Tout allait bien, jusqu’à la rencontre avec des intermédiaires qui lui ont proposé des terrains appartenant à un promoteur immobilier, homme discret, qui n’aime pas trop marchander, selon leur descriptif. En 2016, la prospection du foncier a débouché sur l’acquisition d’un premier lot de 100 hectares, auprès de ce promoteur, au prix alléchant de 8000 DH/ha. La négociation a porté ensuite sur 600 hectares supplémentaires pour le prix bradé de 4000 DH/ha, pour finir au total avec 1700 hectares pour le montant de 6,35 MDH. Une aubaine pour El Menzhi qui n’en espérait pas mieux.
Un plan machiavélique
L’arnaque allait se savoir durant la procédure de mise en œuvre du projet à la phase de demande des certificats administratifs nécessaires au niveau de la province de Boulemane. Les autorités locales lui ont alors expliqué qu’il était au moins la dixième personne à se faire « rouler dans la farine » par une même individu. Preuve à l’appui, les 1700 hectares appartiennent bel et bien aux terres des Soulaliyates. La question qui vient naturellement à l’esprit, c’est comment les autorités locales n’avaient pas lancé une enquête au sujet de ce promoteur pour le mettre hors d’état de nuire ? Une autre question s’impose aussi : pourquoi l’acheteur n’a pas jugé bon de s’informer auprès de la conservation foncière pour connaître le vrai propriétaire des terrains ?

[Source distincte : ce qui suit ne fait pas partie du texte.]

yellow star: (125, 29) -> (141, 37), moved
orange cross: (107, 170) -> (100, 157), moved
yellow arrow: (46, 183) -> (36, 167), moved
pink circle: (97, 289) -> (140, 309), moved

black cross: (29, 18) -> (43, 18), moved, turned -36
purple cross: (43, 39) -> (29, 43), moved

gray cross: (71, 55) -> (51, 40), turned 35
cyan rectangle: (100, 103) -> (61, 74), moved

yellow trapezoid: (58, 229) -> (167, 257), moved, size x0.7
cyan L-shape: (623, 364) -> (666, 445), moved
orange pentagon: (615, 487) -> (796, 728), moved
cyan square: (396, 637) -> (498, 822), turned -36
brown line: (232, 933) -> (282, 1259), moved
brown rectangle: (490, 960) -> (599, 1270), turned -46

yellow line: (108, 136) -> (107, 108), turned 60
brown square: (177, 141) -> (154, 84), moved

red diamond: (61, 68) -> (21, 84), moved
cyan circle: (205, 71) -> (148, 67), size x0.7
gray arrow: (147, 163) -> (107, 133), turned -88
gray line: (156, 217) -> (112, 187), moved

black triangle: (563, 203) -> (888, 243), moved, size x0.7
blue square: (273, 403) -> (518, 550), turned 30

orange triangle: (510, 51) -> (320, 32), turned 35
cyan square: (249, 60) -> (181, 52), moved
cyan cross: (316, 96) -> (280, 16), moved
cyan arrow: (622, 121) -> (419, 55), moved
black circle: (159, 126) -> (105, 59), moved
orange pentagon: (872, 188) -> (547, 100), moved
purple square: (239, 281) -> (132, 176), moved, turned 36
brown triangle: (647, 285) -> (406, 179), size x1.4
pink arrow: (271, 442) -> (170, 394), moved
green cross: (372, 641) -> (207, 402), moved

Pour tenter de limiter les dégâts, une rencontre avec le soi-disant propriétaire en septembre 2016 pour trouver un terrain d’entente fut un échec. La société Or Limites, via son gérant, a tenté une opposition au niveau de la banque pour empêcher le vendeur présumé de tirer un dernier chèque de 1,05 MDH, soit le reste à payer sur les 6,35 MDH. La demande a été rejetée. Mais le gérant a eu l’imprudence de retirer l’argent du compte de l’entreprise en banque, jugeant légitime d’empêcher une ultime perte. Deuxième épisode noir dans l’affaire, le gérant a été emprisonné au mois d’août 2016 et condamné à un an de prison ferme pour insuffisance de provisionnement et dol.
Hors d’état de nuire
Il a fallu attendre janvier 2017 pour que le procureur du roi près du tribunal de première instance de Témara ordonne une enquête à propos des terrains litigieux. Sur les lieux à Boulemane, apercevant la gendarmerie, les populations concernées sont sorties pour défendre leurs terrains face à ces étrangers qui ne sont autres que le vendeur et les responsables de Or Limites. Nul doute, les 1700 hectares sont des terres collectives. Le vendeur a profité du cafouillage, selon les explications d’El Menzhi, pour fuir en catimini. Un mandat d’arrêt sera alors lancé à son encontre.
À la veille du mois de ramadan, El Menzhi sortait de son bureau à Harhoura pour faire des achats et qu’elle ne fut pas sa surprise lorsqu’il a aperçu le promoteur en cavale. Il a vite pris son téléphone pour contacter la gendarmerie, mais il n’a pas pu finir l’appel que sa voiture a été violemment percutée par derrière. Un autre choc lui arrive cette fois-ci du côté gauche. Mais la voiture de l’assaillant s’est coincée dans le rond-point. Il s’est alors saisi d’une barre en fer et frappé El Menzhi sur le crâne. Ce sont les passants qui vont alors intervenir pour mettre le fou furieux hors d’état de nuire. El Mezhi s’en est sorti avec quelques points de suture, mais la vie sauve et surtout une amère satisfaction de voir le fossoyeur de son beau projet derrière les barreaux à la prison de Salé. Durant l’instruction de cette affaire, il s’est avéré qu’un ancien juge fut aussi victime de la même personne pour un terrain de 220 hectares toujours à Boulemane.